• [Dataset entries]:
--- START ---

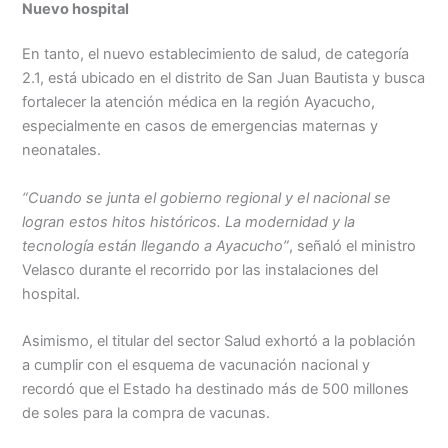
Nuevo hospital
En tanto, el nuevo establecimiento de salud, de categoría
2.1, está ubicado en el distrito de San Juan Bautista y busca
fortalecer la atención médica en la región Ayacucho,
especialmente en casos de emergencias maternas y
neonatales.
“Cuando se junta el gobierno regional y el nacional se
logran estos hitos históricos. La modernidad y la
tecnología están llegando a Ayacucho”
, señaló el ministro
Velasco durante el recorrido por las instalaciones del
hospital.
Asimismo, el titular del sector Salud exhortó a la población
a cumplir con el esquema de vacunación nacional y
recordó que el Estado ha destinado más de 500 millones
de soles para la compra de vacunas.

--- END ---
--- START ---

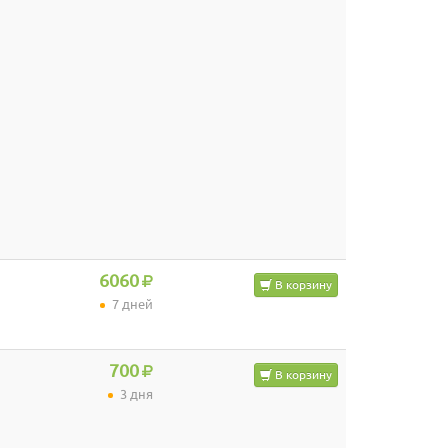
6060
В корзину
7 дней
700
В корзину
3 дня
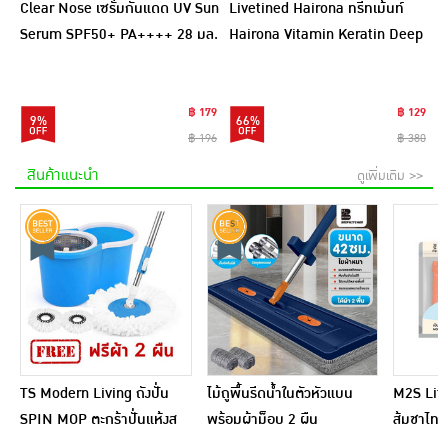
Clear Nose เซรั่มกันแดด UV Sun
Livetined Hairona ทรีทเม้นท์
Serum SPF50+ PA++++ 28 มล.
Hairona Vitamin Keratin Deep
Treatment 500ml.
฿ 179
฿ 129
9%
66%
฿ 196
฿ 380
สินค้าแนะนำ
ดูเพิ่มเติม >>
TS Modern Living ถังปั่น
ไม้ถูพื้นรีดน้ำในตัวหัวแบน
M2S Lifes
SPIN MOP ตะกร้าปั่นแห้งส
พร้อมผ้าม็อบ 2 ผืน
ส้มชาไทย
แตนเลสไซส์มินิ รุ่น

--- END ---
--- START ---

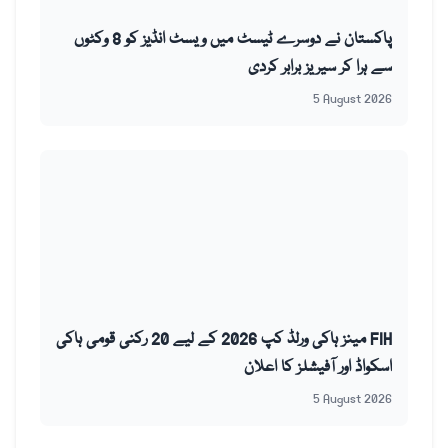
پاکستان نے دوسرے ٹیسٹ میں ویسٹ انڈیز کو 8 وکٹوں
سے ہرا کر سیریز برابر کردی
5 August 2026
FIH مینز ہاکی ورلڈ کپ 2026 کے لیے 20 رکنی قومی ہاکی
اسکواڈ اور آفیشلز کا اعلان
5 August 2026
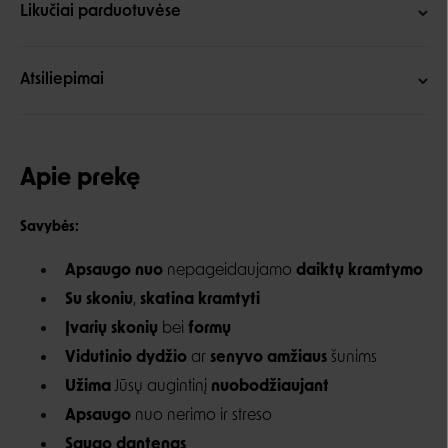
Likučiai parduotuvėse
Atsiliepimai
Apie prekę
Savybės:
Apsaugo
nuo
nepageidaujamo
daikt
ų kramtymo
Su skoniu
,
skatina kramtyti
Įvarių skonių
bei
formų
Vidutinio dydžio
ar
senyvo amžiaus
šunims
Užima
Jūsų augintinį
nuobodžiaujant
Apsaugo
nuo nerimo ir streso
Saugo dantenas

--- END ---

• [Action item]:
How many lines in the entries above hold the string "Ayacucho"? Answer with the number and nothing more.

• [Reply]:
2